::: Study material

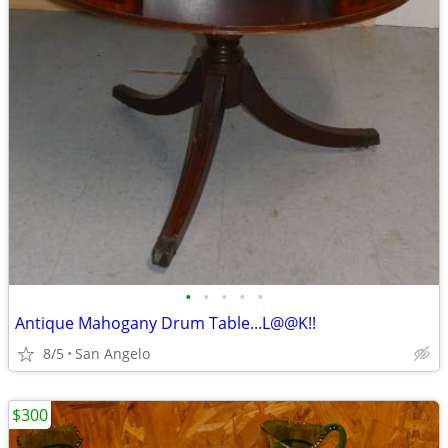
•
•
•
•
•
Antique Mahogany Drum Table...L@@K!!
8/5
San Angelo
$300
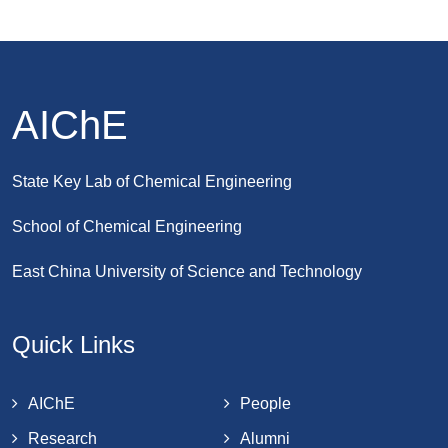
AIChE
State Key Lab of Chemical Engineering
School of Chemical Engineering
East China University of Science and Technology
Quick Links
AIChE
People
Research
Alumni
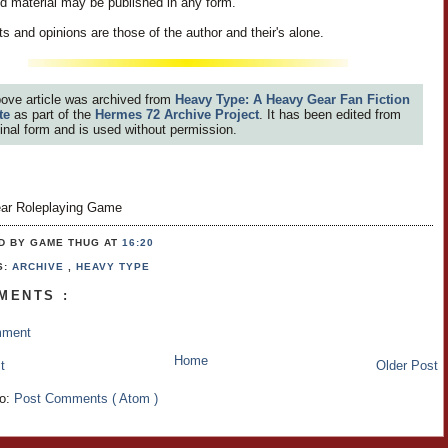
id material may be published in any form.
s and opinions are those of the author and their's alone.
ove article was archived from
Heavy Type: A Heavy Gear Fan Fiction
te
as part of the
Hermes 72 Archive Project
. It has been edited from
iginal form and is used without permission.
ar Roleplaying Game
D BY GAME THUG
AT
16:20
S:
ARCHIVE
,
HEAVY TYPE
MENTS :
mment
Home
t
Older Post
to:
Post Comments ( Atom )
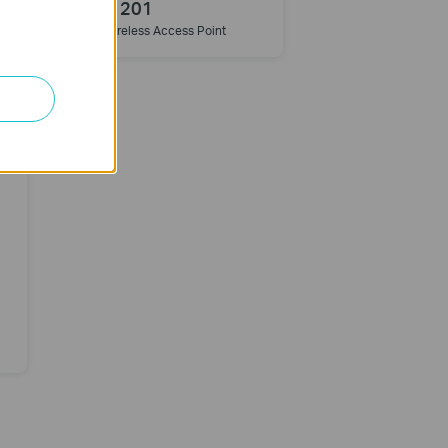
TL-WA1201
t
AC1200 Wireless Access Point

::::::

* **Work to be completed**:
Extract every line of the records above that contains the word "Engineering".

* **Solution**:
State Key Lab of Chemical Engineering
School of Chemical Engineering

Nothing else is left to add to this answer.